___ Record excerpts ___

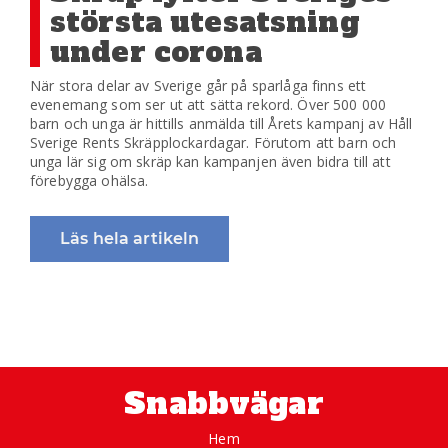
största utesatsning
under corona
När stora delar av Sverige går på sparlåga finns ett
evenemang som ser ut att sätta rekord. Över 500 000
barn och unga är hittills anmälda till Årets kampanj av Håll
Sverige Rents Skräpplockardagar. Förutom att barn och
unga lär sig om skräp kan kampanjen även bidra till att
förebygga ohälsa.
Läs hela artikeln
Snabbvägar
Hem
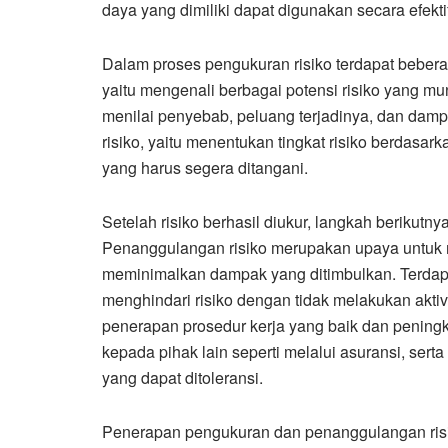
daya yang dimiliki dapat digunakan secara efektif
Dalam proses pengukuran risiko terdapat beberap
yaitu mengenali berbagai potensi risiko yang mung
menilai penyebab, peluang terjadinya, dan damp
risiko, yaitu menentukan tingkat risiko berdasark
yang harus segera ditangani.
Setelah risiko berhasil diukur, langkah berikut
Penanggulangan risiko merupakan upaya untuk m
meminimalkan dampak yang ditimbulkan. Terdapat
menghindari risiko dengan tidak melakukan aktivi
penerapan prosedur kerja yang baik dan peningk
kepada pihak lain seperti melalui asuransi, ser
yang dapat ditoleransi.
Penerapan pengukuran dan penanggulangan risik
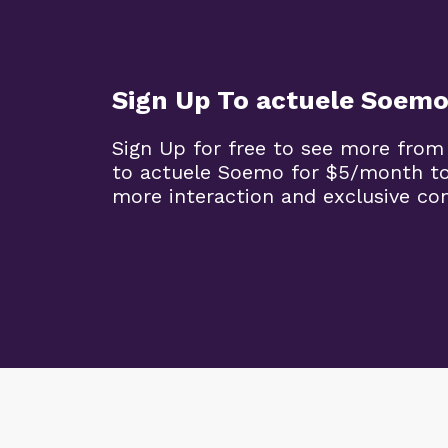
Sign Up To actuele Soem
Sign Up for free to see more from
to actuele Soemo for $5/month t
more interaction and exclusive co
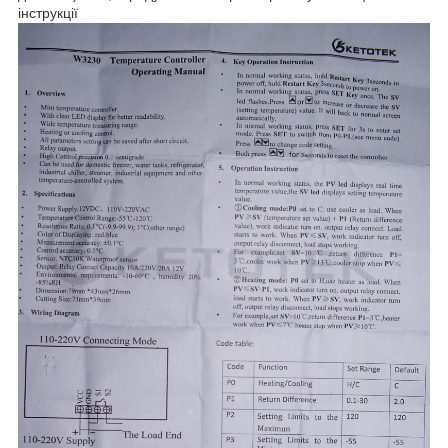
інструкції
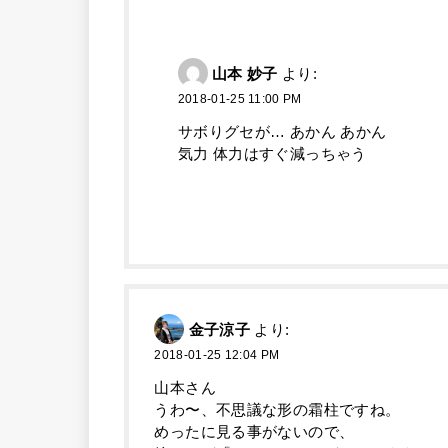
山本 妙子
より:
2018-01-25 11:00 PM
サボりグセが… あかん あかん
気力 体力はすぐ減っちゃう
金子涼子
より:
2018-01-25 12:04 PM
山本さん
うわ〜、不思議な形の霜柱ですね。
めったに見る事がないので、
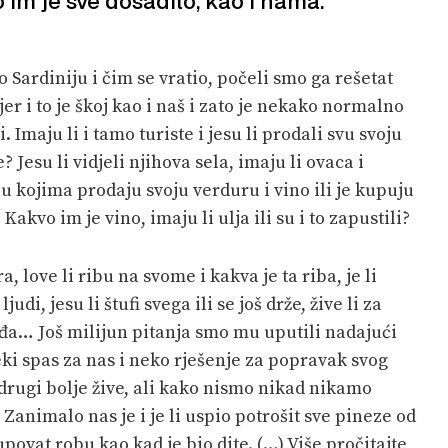
o im je sve dosadilo, kao i nama.’
Sardiniju i čim se vratio, počeli smo ga rešetat
er i to je škoj kao i naš i zato je nekako normalno
. Imaju li i tamo turiste i jesu li prodali svu svoju
 Jesu li vidjeli njihova sela, imaju li ovaca i
u kojima prodaju svoju verduru i vino ili je kupuju
akvo im je vino, imaju li ulja ili su i to zapustili?
, love li ribu na svome i kakva je ta riba, je li
judi, jesu li štufi svega ili se još drže, žive li za
ađa… Još milijun pitanja smo mu uputili nadajući
eki spas za nas i neko rješenje za popravak svog
i drugi bolje žive, ali kako nismo nikad nikamo
Zanimalo nas je i je li uspio potrošit sve pineze od
upovat robu kao kad je bio dite. (…) Više pročitajte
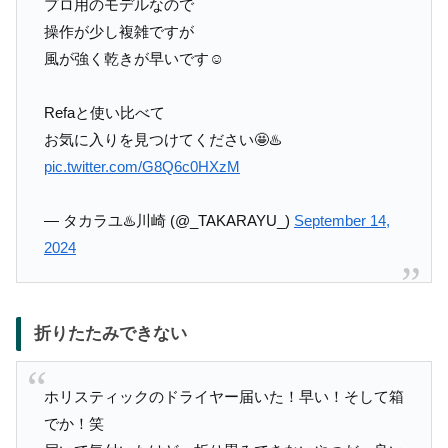
プロ用のモデルなので
操作が少し複雑ですが
風が強く乾きが早いです☺️
Refaと使い比べて
お気に入りを見つけてください🤩♨️
pic.twitter.com/G8Q6c0HXzM
— タカラユ♨️川崎 (@_TAKARAYU_)
September 14,
2024
折りたたみできない
ホリスティックのドライヤー届いた！早い！そして箱
でか！笑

___

If a record contains a picture, drop the picture and repeat the rest exactly.

största utesatsning
under corona
När stora delar av Sverige går på sparlåga finns ett
evenemang som ser ut att sätta rekord. Över 500 000
barn och unga är hittills anmälda till Årets kampanj av Håll
Sverige Rents Skräpplockardagar. Förutom att barn och
unga lär sig om skräp kan kampanjen även bidra till att
förebygga ohälsa.
Läs hela artikeln
Snabbvägar
Hem
daya yang dimiliki dapat digunakan secara efektif
Dalam proses pengukuran risiko terdapat beberap
yaitu mengenali berbagai potensi risiko yang mung
menilai penyebab, peluang terjadinya, dan damp
risiko, yaitu menentukan tingkat risiko berdasark
yang harus segera ditangani.
Setelah risiko berhasil diukur, langkah berikut
Penanggulangan risiko merupakan upaya untuk m
meminimalkan dampak yang ditimbulkan. Terdapat
menghindari risiko dengan tidak melakukan aktivi
penerapan prosedur kerja yang baik dan peningk
kepada pihak lain seperti melalui asuransi, ser
yang dapat ditoleransi.
Penerapan pengukuran dan penanggulangan risik
Sign Up To actuele Soem
Sign Up for free to see more from
to actuele Soemo for $5/month t
more interaction and exclusive co
інструкції
山本 妙子
より:
2018-01-25 11:00 PM
サボりグセが… あかん あかん
気力 体力はすぐ減っちゃう
金子涼子
より:
2018-01-25 12:04 PM
山本さん
うわ〜、不思議な形の霜柱ですね。
めったに見る事がないので、
o im je sve dosadilo, kao i nama.’
Sardiniju i čim se vratio, počeli smo ga rešetat
er i to je škoj kao i naš i zato je nekako normalno
. Imaju li i tamo turiste i jesu li prodali svu svoju
 Jesu li vidjeli njihova sela, imaju li ovaca i
u kojima prodaju svoju verduru i vino ili je kupuju
akvo im je vino, imaju li ulja ili su i to zapustili?
, love li ribu na svome i kakva je ta riba, je li
judi, jesu li štufi svega ili se još drže, žive li za
ađa… Još milijun pitanja smo mu uputili nadajući
eki spas za nas i neko rješenje za popravak svog
i drugi bolje žive, ali kako nismo nikad nikamo
Zanimalo nas je i je li uspio potrošit sve pineze od
upovat robu kao kad je bio dite. (…) Više pročitajte
プロ用のモデルなので
操作が少し複雑ですが
風が強く乾きが早いです☺️
Refaと使い比べて
お気に入りを見つけてください🤩♨️
pic.twitter.com/G8Q6c0HXzM
— タカラユ♨️川崎 (@_TAKARAYU_)
September 14,
2024
折りたたみできない
ホリスティックのドライヤー届いた！早い！そして箱
でか！笑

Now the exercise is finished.